So, What Can YOU Do About This?
It can seem like all of the cards are stacked against you on this one, but this is hardly the case. Humans have shown we have the power to inflict damage on the world, but in turn, we also have the power to heal that damage. Now that you know how animal agriculture is causing the world to loss it’s precious biodiversity, you can help to repair the damage done by removing your personal diet from the equation.
One Green Planet believes that our global food system dominated by industrial animal agriculture is at the heart of our environmental crisis.
This destructive industry currently occupies over half of the world’s arable land resources, uses the majority of our freshwater stores, and drives greenhouse gas emissions. Additionally, this system causes rampant air and water pollution, land degradation, deforestation and is pushing countless species to the brink of extinction.

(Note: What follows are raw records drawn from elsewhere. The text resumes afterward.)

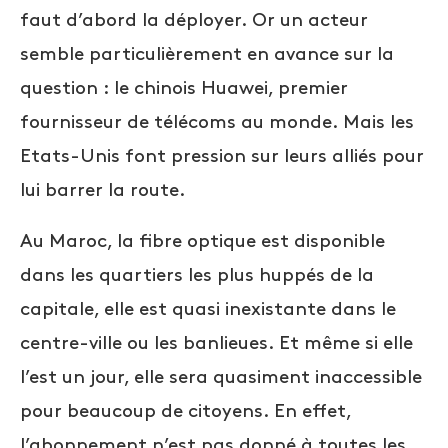
faut d’abord la déployer. Or un acteur
semble particulièrement en avance sur la
question : le chinois Huawei, premier
fournisseur de télécoms au monde. Mais les
Etats-Unis font pression sur leurs alliés pour
lui barrer la route.
Au Maroc, la fibre optique est disponible
dans les quartiers les plus huppés de la
capitale, elle est quasi inexistante dans le
centre-ville ou les banlieues. Et même si elle
l’est un jour, elle sera quasiment inaccessible
pour beaucoup de citoyens. En effet,
l’abonnement n’est pas donné à toutes les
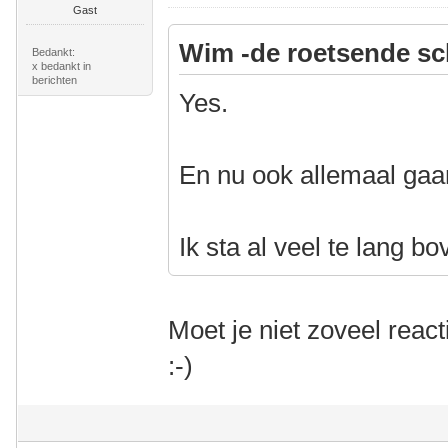
Gast
Wim -de roetsende sc
Bedankt:
x bedankt in
berichten
Yes.
En nu ook allemaal gaa
Ik sta al veel te lang bo
Moet je niet zoveel reac
:-)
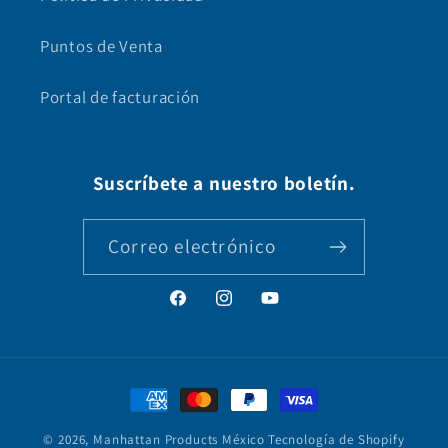
Puntos de Venta
Portal de facturación
Suscríbete a nuestro boletín.
Correo electrónico
Facebook
Instagram
YouTube
Formas
de
© 2026,
Manhattan Products México
Tecnología de Shopify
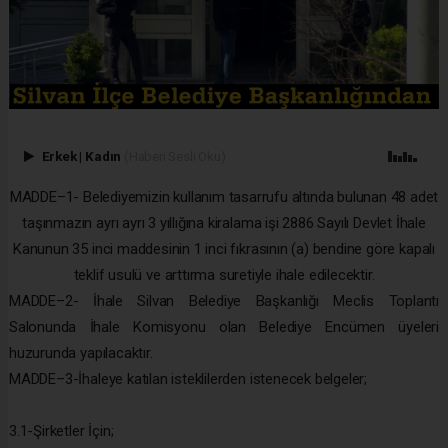
Erkek
|
Kadın
(Haberi Sesli Oku)
MADDE–1- Belediyemizin kullanım tasarrufu altında bulunan 48 adet
taşınmazın ayrı ayrı 3 yıllığına kiralama işi 2886 Sayılı Devlet İhale
Kanunun 35 inci maddesinin 1 inci fıkrasının (a) bendine göre kapalı
teklif usulü ve arttırma suretiyle ihale edilecektir.
MADDE–2- İhale Silvan Belediye Başkanlığı Meclis Toplantı
Salonunda İhale Komisyonu olan Belediye Encümen üyeleri
huzurunda yapılacaktır.
MADDE–3-İhaleye katılan isteklilerden istenecek belgeler;
3.1-Şirketler İçin;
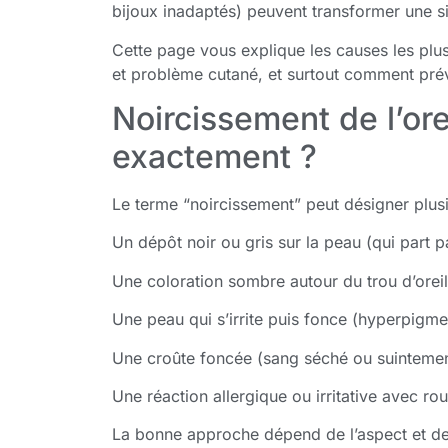
bijoux inadaptés) peuvent transformer une si
Cette page vous explique les causes les plu
et problème cutané, et surtout comment pré
Noircissement de l’ore
exactement ?
Le terme “noircissement” peut désigner plus
Un dépôt noir ou gris sur la peau (qui part pa
Une coloration sombre autour du trou d’orei
Une peau qui s’irrite puis fonce (hyperpigme
Une croûte foncée (sang séché ou suintemen
Une réaction allergique ou irritative avec 
La bonne approche dépend de l’aspect et d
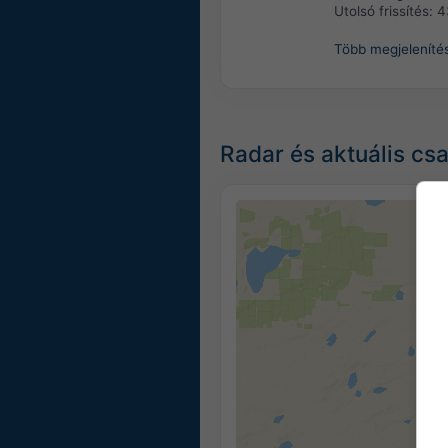
Utolsó frissítés:
4
Több megjeleníté
Radar és aktuális cs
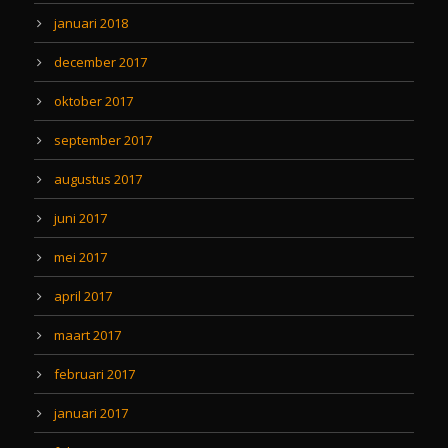
januari 2018
december 2017
oktober 2017
september 2017
augustus 2017
juni 2017
mei 2017
april 2017
maart 2017
februari 2017
januari 2017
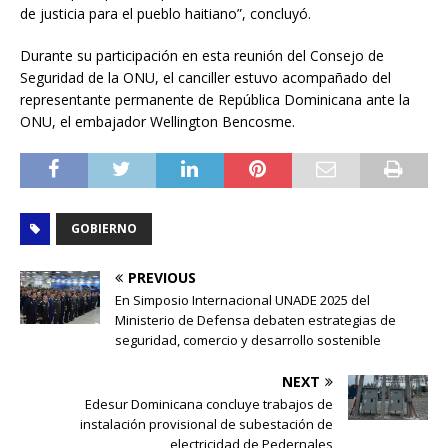
de justicia para el pueblo haitiano”, concluyó.
Durante su participación en esta reunión del Consejo de
Seguridad de la ONU, el canciller estuvo acompañado del
representante permanente de República Dominicana ante la
ONU, el embajador Wellington Bencosme.
GOBIERNO
PREVIOUS
En Simposio Internacional UNADE 2025 del
Ministerio de Defensa debaten estrategias de
seguridad, comercio y desarrollo sostenible
NEXT
Edesur Dominicana concluye trabajos de
instalación provisional de subestación de
electricidad de Pedernales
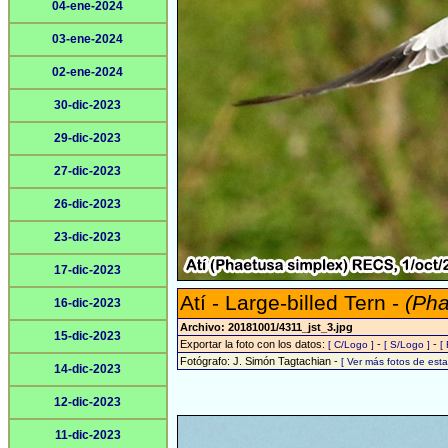
04-ene-2024
03-ene-2024
02-ene-2024
30-dic-2023
29-dic-2023
27-dic-2023
26-dic-2023
23-dic-2023
17-dic-2023
Atí - Large-billed Tern -
(Pha
16-dic-2023
Archivo: 20181001/4311_jst_3.jpg
15-dic-2023
Exportar la foto con los datos:
-
-
[ C/Logo ]
[ S/Logo ]
[
Fotógrafo: J. Simón Tagtachian -
[ Ver más fotos de es
14-dic-2023
12-dic-2023
11-dic-2023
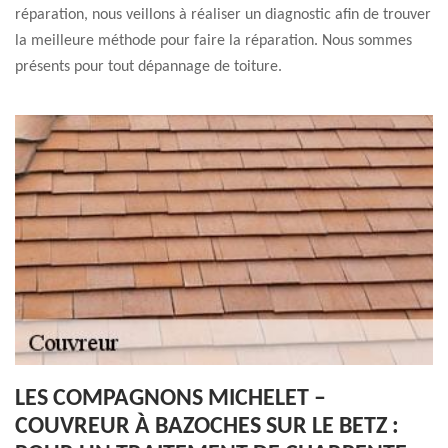
réparation, nous veillons à réaliser un diagnostic afin de trouver
la meilleure méthode pour faire la réparation. Nous sommes
présents pour tout dépannage de toiture.
LES COMPAGNONS MICHELET –
COUVREUR À BAZOCHES SUR LE BETZ :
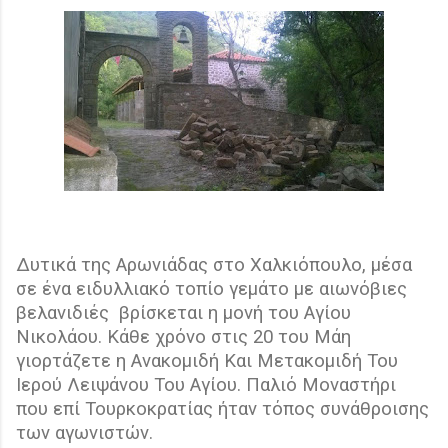
Δυτικά της Αρωνιάδας στο Χαλκιόπουλο, μέσα
σε ένα ειδυλλιακό τοπίο γεμάτο με αιωνόβιες
βελανιδιές
βρίσκεται η μονή του Αγίου
Νικολάου. Κάθε χρόνο στις 20 του Μάη
γιορτάζετε η Ανακομιδή Και Μετακομιδή Του
Ιερού Λειψάνου Του Αγίου. Παλιό Μοναστήρι
που επί Τουρκοκρατίας ήταν τόπος συνάθροισης
των αγωνιστών.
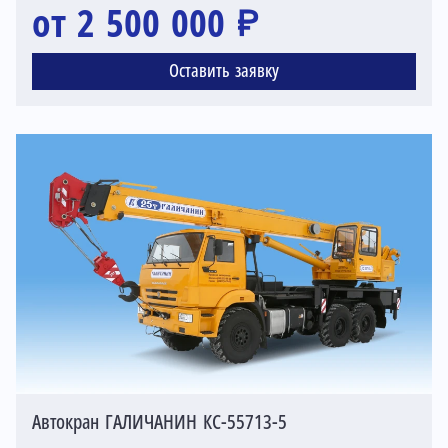
от 2 500 000 ₽
Оставить заявку
Автокран ГАЛИЧАНИН КС-55713-5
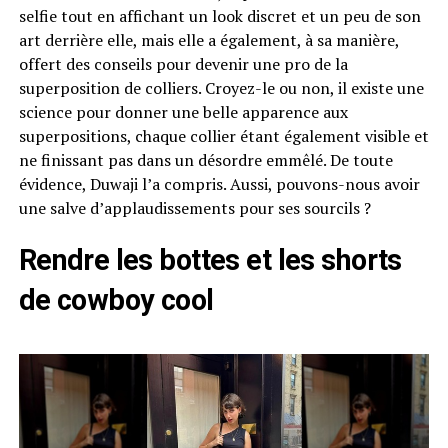
selfie tout en affichant un look discret et un peu de son
art derrière elle, mais elle a également, à sa manière,
offert des conseils pour devenir une pro de la
superposition de colliers. Croyez-le ou non, il existe une
science pour donner une belle apparence aux
superpositions, chaque collier étant également visible et
ne finissant pas dans un désordre emmêlé. De toute
évidence, Duwaji l’a compris. Aussi, pouvons-nous avoir
une salve d’applaudissements pour ses sourcils ?
Rendre les bottes et les shorts
de cowboy cool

And yet, one in eight people still suffer from food scarcity.
As Nil Zacharias, Editor-in-Chief and Co-founder of One Green Planet says,”When we draw the parallels between species conservation and our food choices to demonstrate how by lowering our demand for destructive food products, we can start to heal our broken food system and give species a fighting chance for survival.”
As the leading organization at the forefront of the conscious consumerism movement, it is One Green Planet’s view that our food choices have the power to heal our broken food system, give species a fighting chance for survival, and pave the way for a truly sustainable future.
By choosing to eat more plant-based foods you can drastically cut your carbon footprint, save precious water supplies and help ensure that vital crop resources are fed to people, rather than livestock.
We can all make a difference right now, by choosing plant-based foods when we eat. To learn more about how you can use your next meal to protect species, join One Green Planet’s #EatForThePlanet movement, here.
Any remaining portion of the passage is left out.